PromptChainer: Chaining Large Language Model Prompts through Visual Programming
Tongshuang Wu, Ellen Jiang, Aaron Donsbach, Jeff Gray, Alejandra Molina, Michael Terry, Carrie J Cai
TL;DR
The paper tackles the challenge that single LLM prompts cannot handle complex, multi-step tasks. It introduces PromptChainer, a visual programming interface with chain and node views for authoring LLM chains, plus debugging tools. Through formative studies with four designers/developers, it identifies key challenges like output transformation, unstable function signatures, and cascading errors, and shows how the tool supports multi-node chains and debugging. It also raises open questions about scaling chains to more complex tasks and enabling rapid, low-fi prototyping of alternative chain structures.
Abstract
While LLMs can effectively help prototype single ML functionalities, many real-world applications involve complex tasks that cannot be easily handled via a single run of an LLM. Recent work has found that chaining multiple LLM runs together (with the output of one step being the input to the next) can help users accomplish these more complex tasks, and in a way that is perceived to be more transparent and controllable.

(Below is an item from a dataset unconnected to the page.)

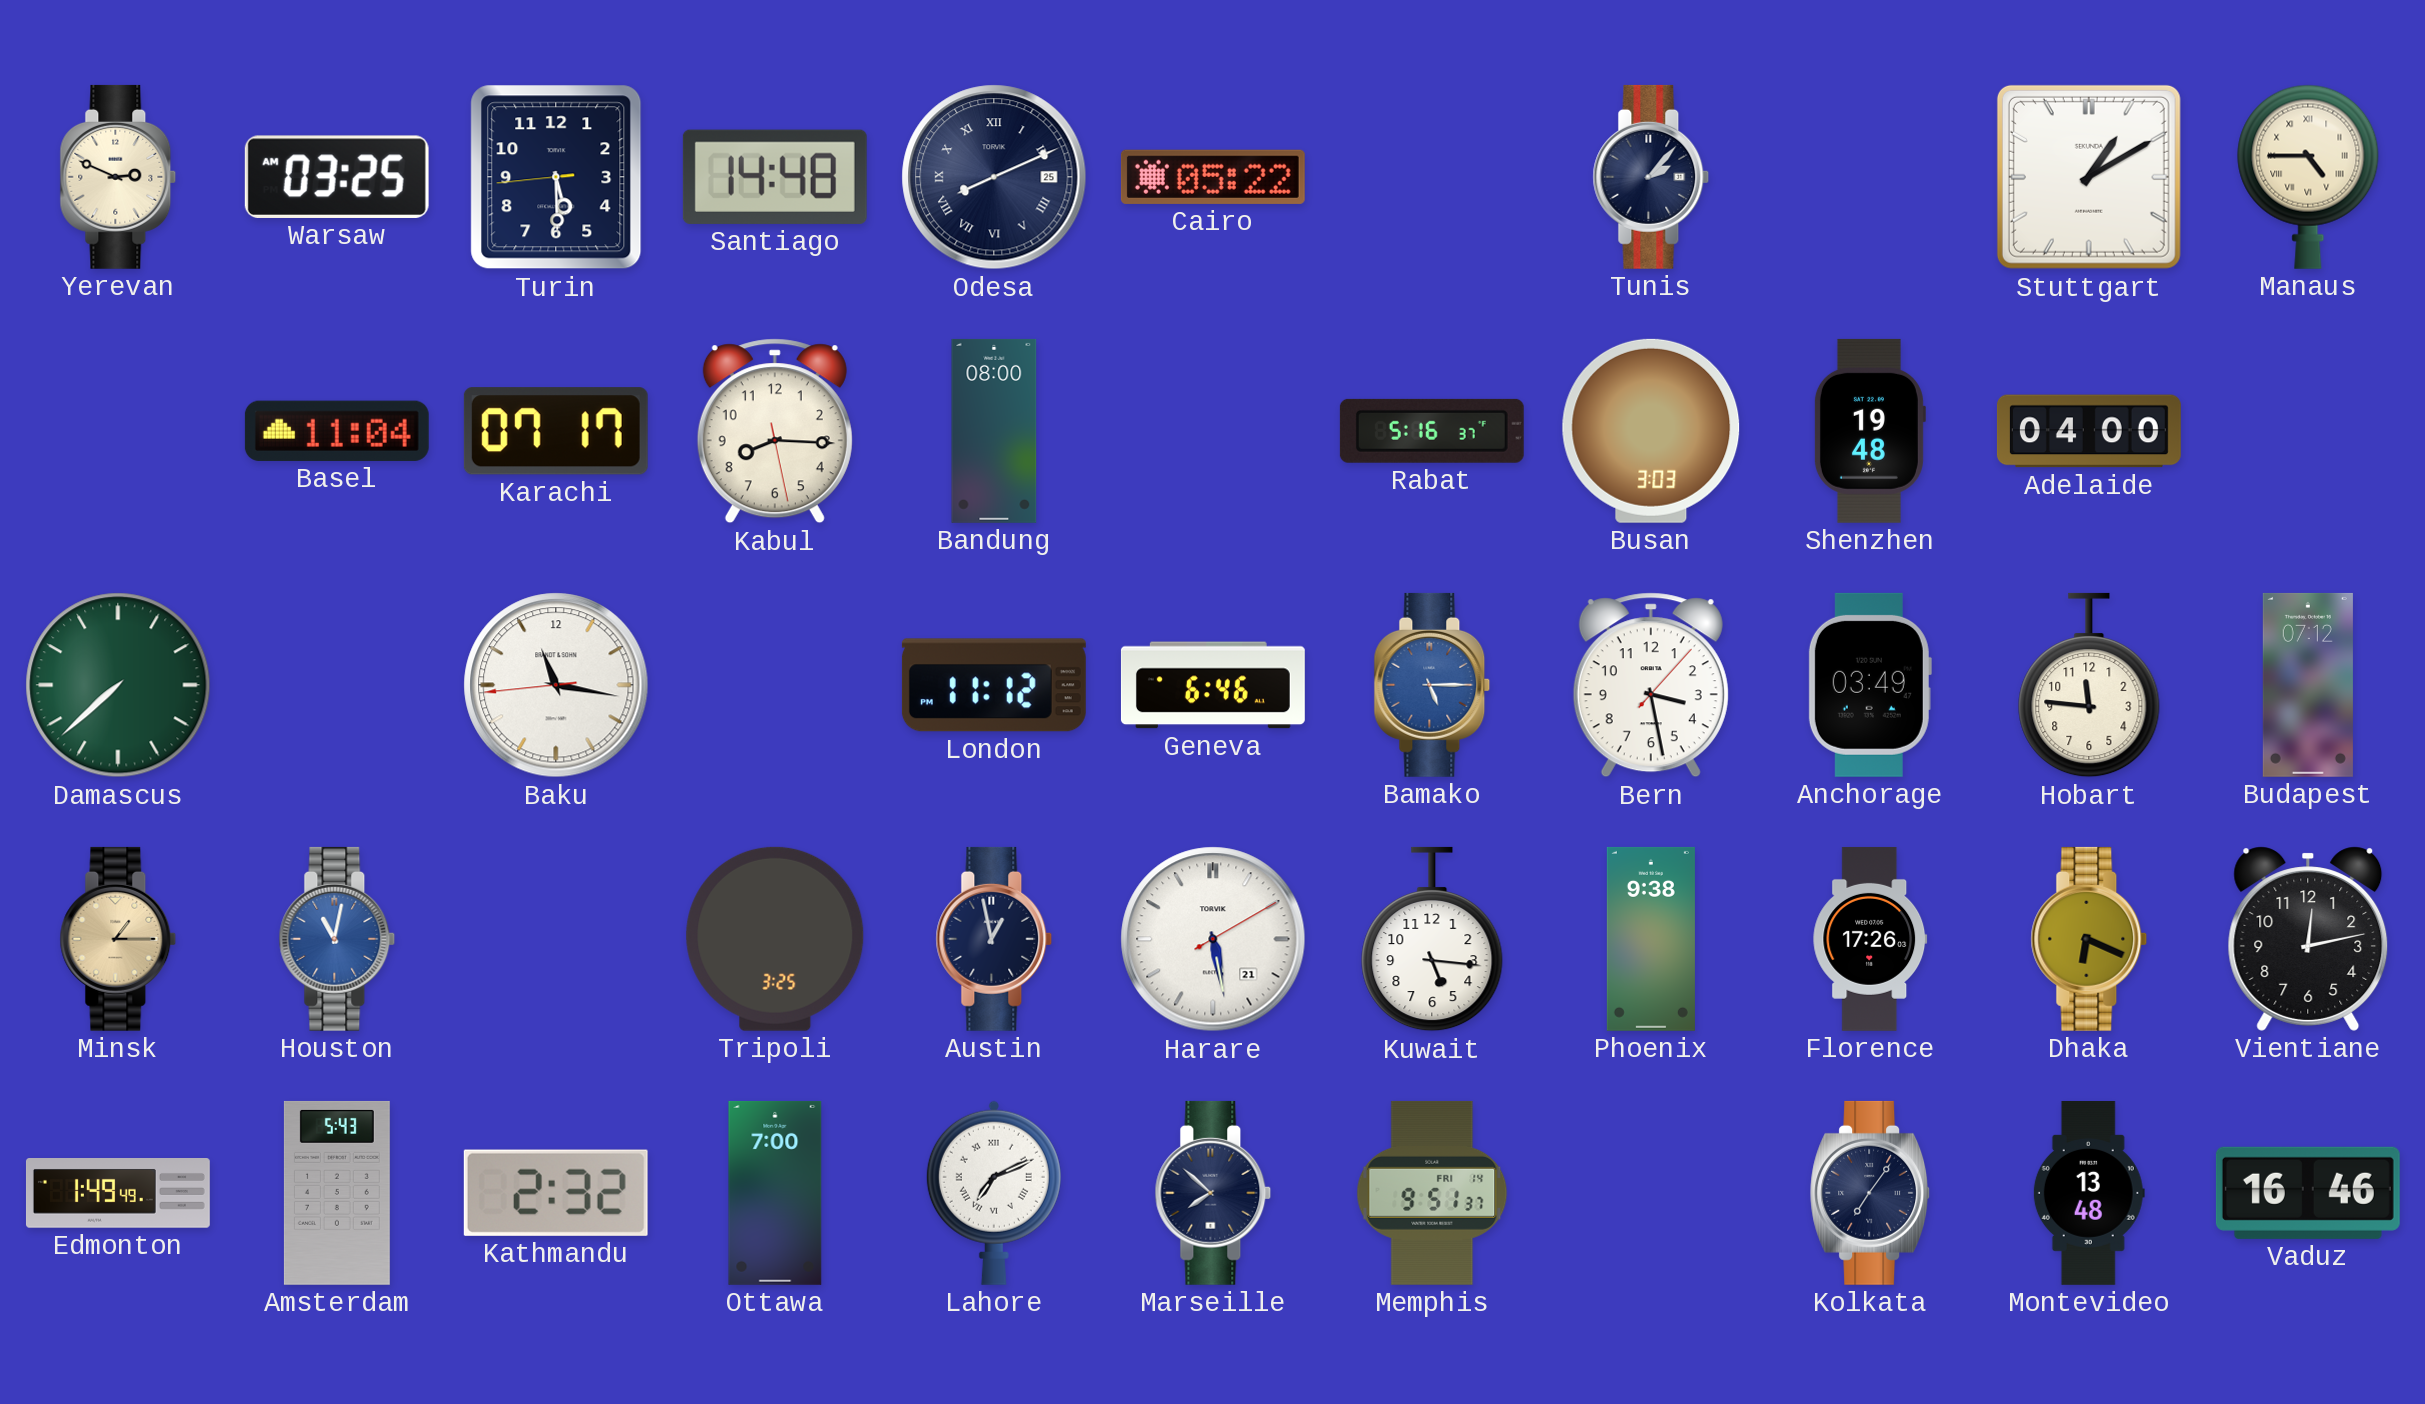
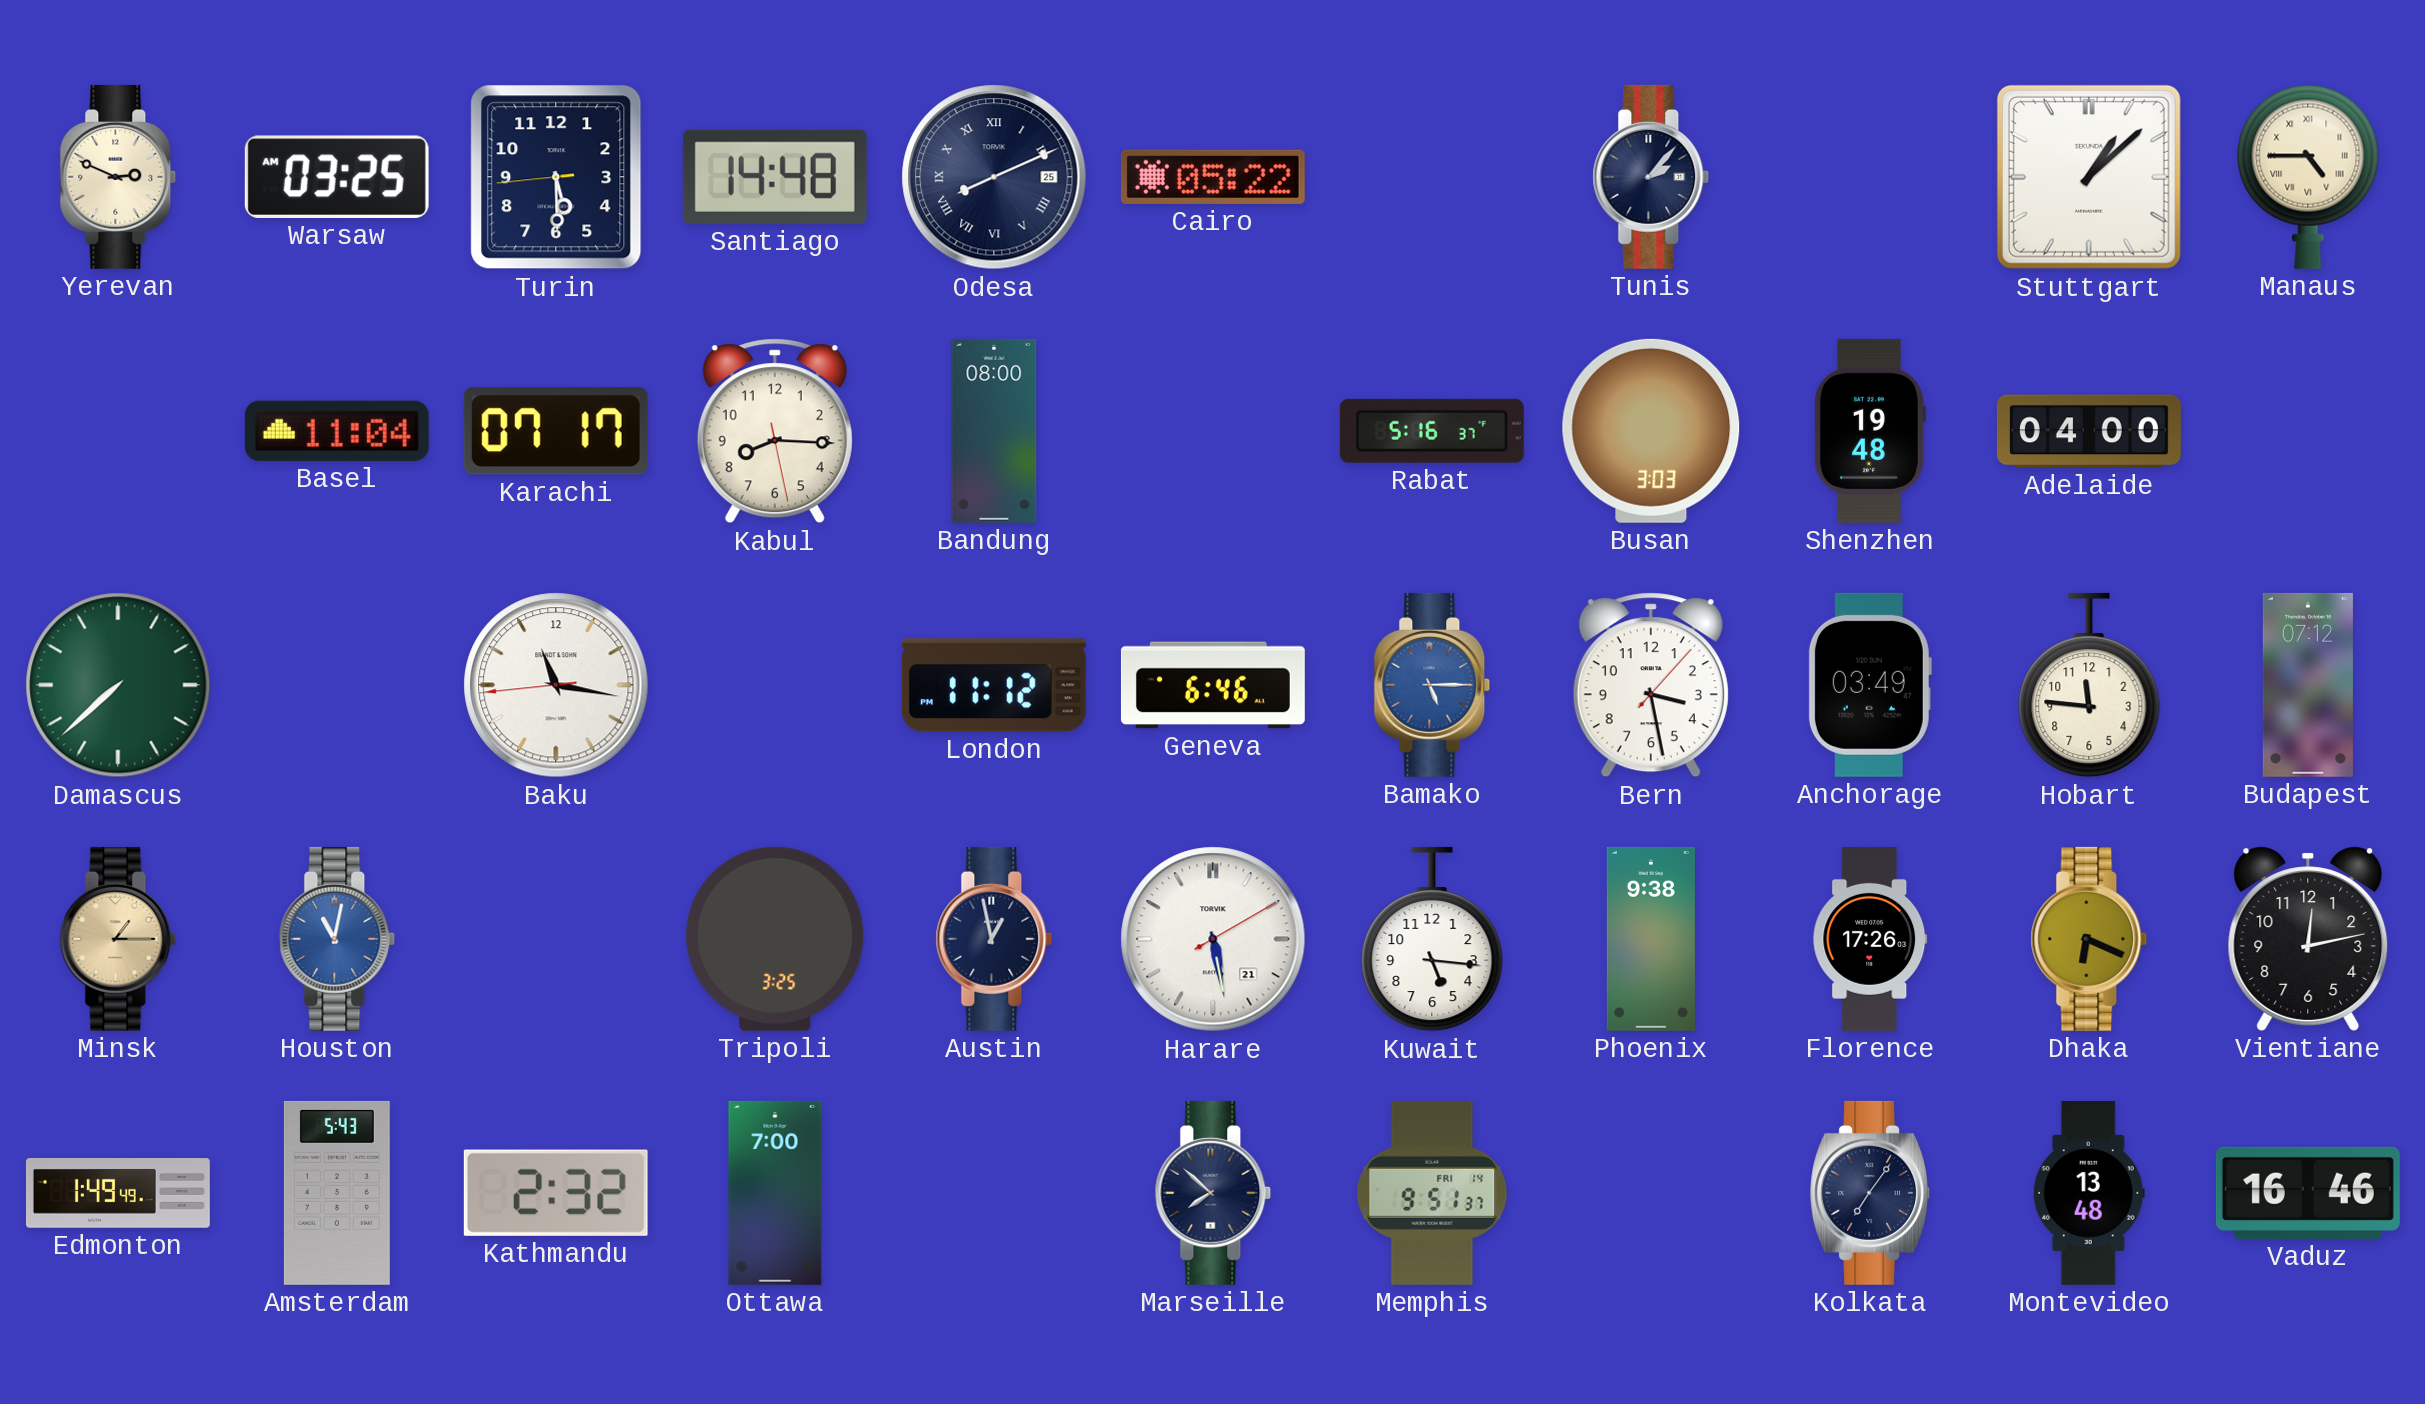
Stuttgart: 1:10 -> 1:08
Lahore: 7:11 -> none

However, it remains unknown what users need when authoring their own LLM chains -- a key step for lowering the barriers for non-AI-experts to prototype AI-infused applications. In this work, we explore the LLM chain authoring process. We conclude from pilot studies find that chaining requires careful scaffolding for transforming intermediate node outputs, as well as debugging the chain at multiple granularities; to help with these needs, we designed PromptChainer, an interactive interface for visually programming chains. Through case studies with four people, we show that PromptChainer supports building prototypes for a range of applications, and conclude with open questions on scaling chains to complex tasks, and supporting low-fi chain prototyping.